Both species lived at the same time, but Paranthropus robustus appeared earlier.
The research team said the discovery is exciting.
"Most of the fossil record is just a single tooth here and there, so having something like that is very rare, very lucky."
The researchers at Melbourne's La Trobe University found the skull fragments in 2018 at the archaeological site Drimolen in northern Johannesburg.
Archaeologists then spent the past few years putting pieces together and analyzing the fossil.

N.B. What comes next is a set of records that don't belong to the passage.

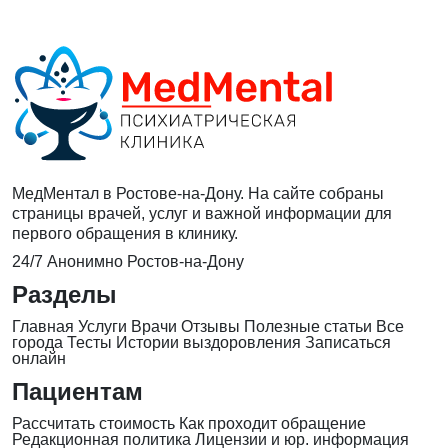
МедМентал в Ростове-на-Дону. На сайте собраны
страницы врачей, услуг и важной информации для
первого обращения в клинику.
24/7
Анонимно
Ростов-на-Дону
Разделы
Главная
Услуги
Врачи
Отзывы
Полезные статьи
Все
города
Тесты
Истории выздоровления
Записаться
онлайн
Пациентам
Рассчитать стоимость
Как проходит обращение
Редакционная политика
Лицензии и юр. информация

Their findings were published in the journal Nature, Ecology and Evolution on Tuesday (10/11).
Co-researcher Jesse Martin told the BBC that handling the fossil pieces is like working with "wet cardboard", adding that he used plastic straws to suck the last traces of dirt them.
It was discovered a few meters a place a similarly aged child skull Homo erectus had been discovered in 2015.
Three species of hominids (human-like creatures) are believed to have lived in South Africa at the same time, competing with each other.
The discovery of the skull would be a rare example of "microevolution" within the human lineage, said Martin.
Paranthropus robustus had large teeth and small brains, unlike Homo erectus, which had large brains and small teeth. It is believed that the former's diet involved eating mainly hard plants, such as tubers and bark.
"Over time, Paranthropus robustus probably evolved to generate and withstand superior forces produced during biting and chewing food that were difficult or mechanically challenging to process with its jaws and teeth," said Leece.
Scientists said it is possible that a wetter environment caused by climate change may have reduced the amount of food available to them.
Meanwhile, Homo erectus, with its smaller teeth, was more likely to eat both plants and meat.
"These two very different species (...) represent divergent evolutionary experiments," said Leece.
"Although we are the lineage that won in the end, two million years ago the fossil record suggests that Paranthropus robustus was much more common than Homo erectus."